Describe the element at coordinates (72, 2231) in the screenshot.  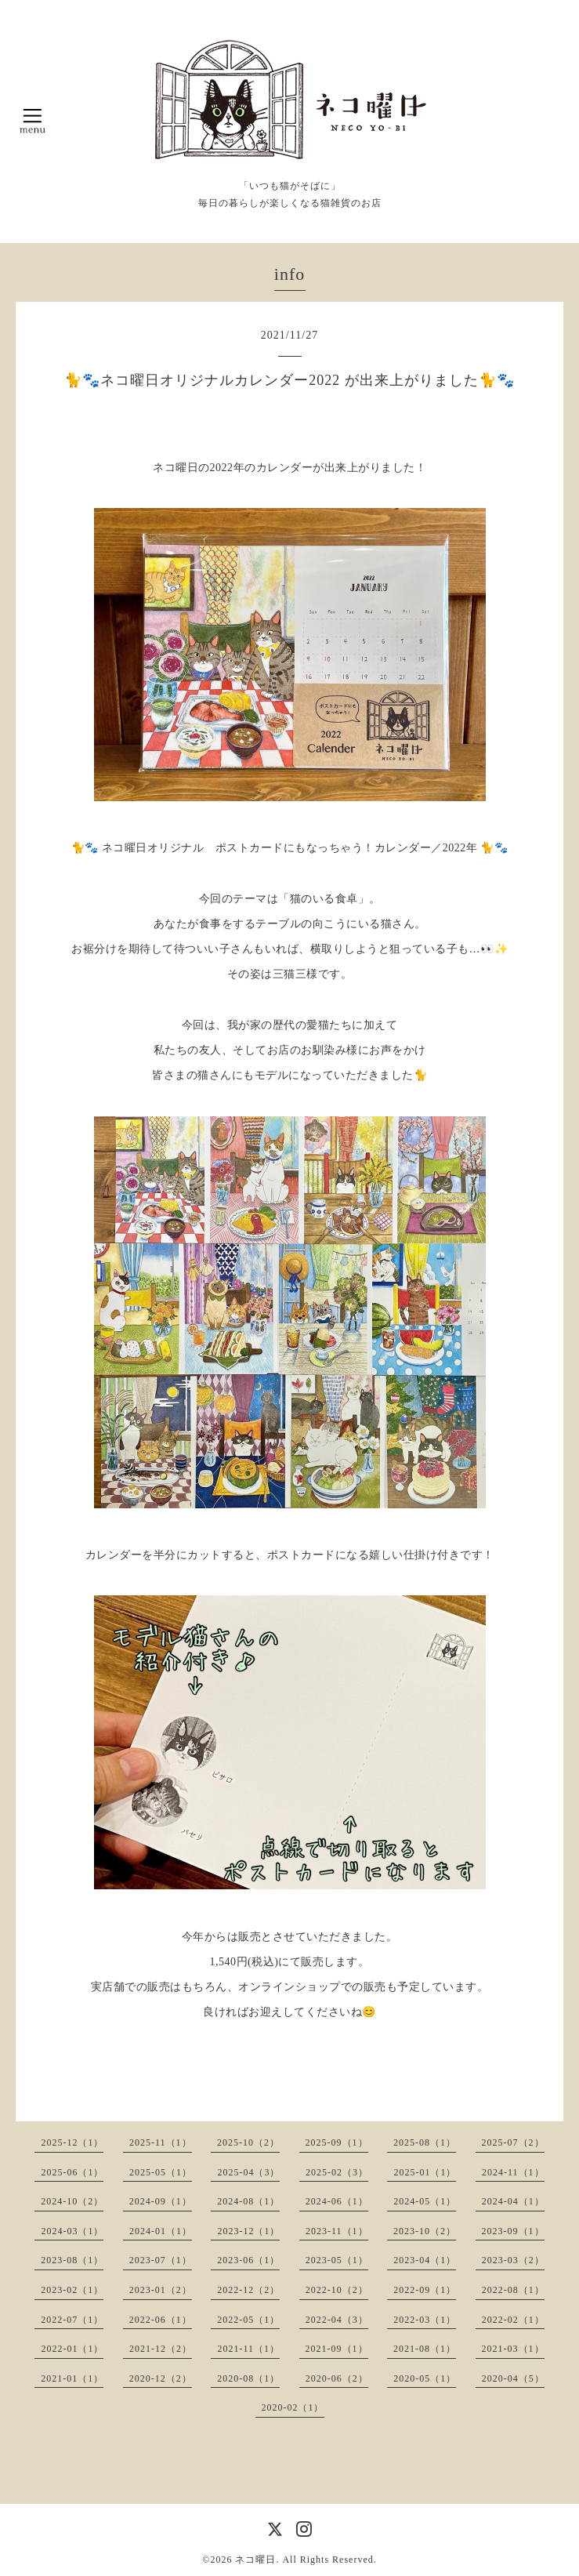
I see `2024-03（1）` at that location.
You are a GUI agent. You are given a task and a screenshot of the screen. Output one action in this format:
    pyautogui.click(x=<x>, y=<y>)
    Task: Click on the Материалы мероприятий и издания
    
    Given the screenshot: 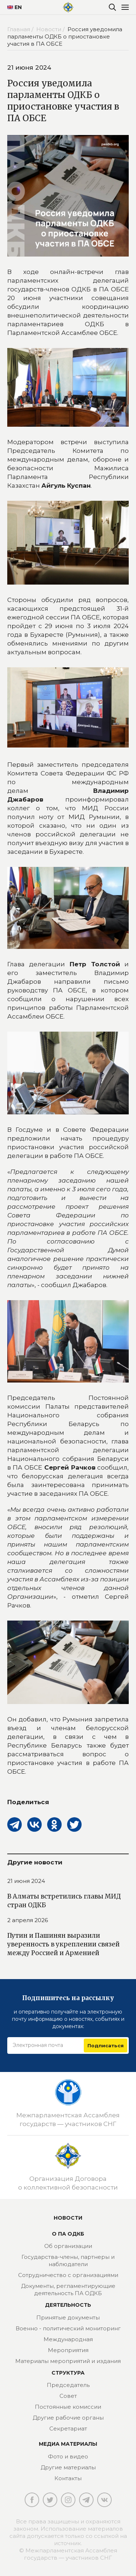 What is the action you would take?
    pyautogui.click(x=68, y=2361)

WORK ITEM. Only lines belong in the copy: transcribe those from the start of the data through the line that contains "pyautogui.click(x=<x>, y=<y>)", and skip the pictures.

YOUR RESPONSE.
Describe the element at coordinates (72, 2231) in the screenshot.  
I see `2024-03（1）` at that location.
You are a GUI agent. You are given a task and a screenshot of the screen. Output one action in this format:
    pyautogui.click(x=<x>, y=<y>)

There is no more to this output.